Information is extremely important for power. Elites that run the world for their own benefit do actually have to have a clue what's going on in it.

That's why the Wall Street Journal has long been known as having an excellent reporting staff even as it has a crackpot editorial page. Certainly, the articles are written for the wealthy with a blatant slant toward their interests, as are all major newspapers, especially in the financial section. This is a subtle propaganda of perspective that is absorbed over time, but it's far from the highly targeted messages, spin, and polish of Fox cable news.

Rupert Murdoch will change that. He will politicize the news department. He will remake it to serve the purpose of propaganda, pure and simple, with a little sex, scandal, and even creative independence (well probably not, but if he follows the Fox television model) thrown in to gain a wider audience.

There is opportunity here, from the standpoint of the class war that the wealthy have been waging against the rest of us relentlessly for... well, milennia.

The rich (and, to be honest, all of us) are about to lose an important source of information for understanding reality.

(This has already started to be the case. Even as the media has propped up the Bush regime and the broader, increasingly corrupt and illegitimate ruling structures that predates and will follow it, this same establishment doesn't see how despised and irrelevant it is to people.)

Will we rise to the challenge of providing ourselves with accurate news and information, and present a truer understanding of the world for greater numbers of people at the same time? The fate of The NewStandard does not bode well.

But we must. Information is an underpinning of power, and the truth, as always, is on the side of justice and liberty.

The answer to a power-mad propagandist buying the Wall Street Journal is not to rally to keep up the market share of the New York Times or the Washington Post. Both newspapers have always been more important propaganda outlets than the Wall Street Journal. They are especially used to bring the educated elite (but far from ruling class) to support imperial wars and staggeringly wealth-biased policies like NAFTA and surrendering sovereignty to the WTO.

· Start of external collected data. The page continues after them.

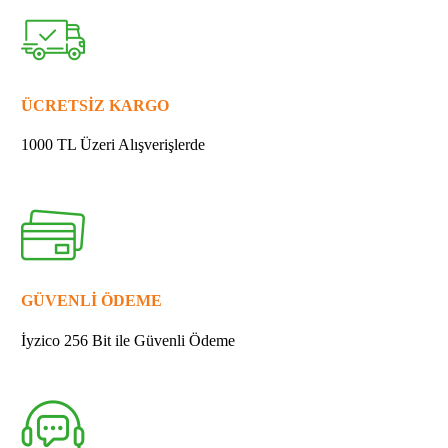
233401-
9
YAY
quantity
ÜCRETSİZ KARGO
1000 TL Üzeri Alışverişlerde
GÜVENLİ ÖDEME
İyzico 256 Bit ile Güvenli Ödeme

(Don't bug me to prove the mechanism by which wealthy, corporate, and government interests manipulate the news, although the publisher to editor hierarchy and the mere geographic and social location of chief editors is a case in itself– look at what these newspapers print! To take the most recent sample, yesterday's Washington Post article "Gulf States Buy Arms With Wary Eye on Iran; Hosting U.S. Forces Seen as a Vulnerability," by Ellen Knickmeyer, off-handedly portrays a U.S. attack on Iran as normal and of no apparent cause or context: "Arab nations in the Persian Gulf are snapping up new U.S. arms offers partly out of fear that U.S. military installations on their territory would make them targets in any American war with Iran, regional experts said." That's the first sentence, the first paragraph. The second paragraph brings the obligatory reference to U.S. aims for peace– maybe I have Knickmeyer all wrong, maybe she's a brilliant satirist: "U.S. Secretary of State Condoleezza Rice discussed the prospective weapons sales for Saudi Arabia and five other Gulf nations this week as she toured the Middle East with Defense Secretary Robert M. Gates. The two sought to win support for U.S. peace efforts in the region and reassure Arab allies worried about fallout from U.S. policies toward Iraq and Iran." Norman Solomon has an article about media support for continuing occupation in and war against Iraq, in which he notes Richard B. Cheney holding up a supportive piece in the New York Times as opposition endorsement.)

The answer (if you're still reading, there's a reason this is in the notes and not the blog section of this site) is to build our own network for disseminating truth that will not censor itself, cannot be bought, and, through a diversity of news sources, puts significant resources into investigating and reporting on the reality we live in and need to understand – in daily, specific ways – to make better.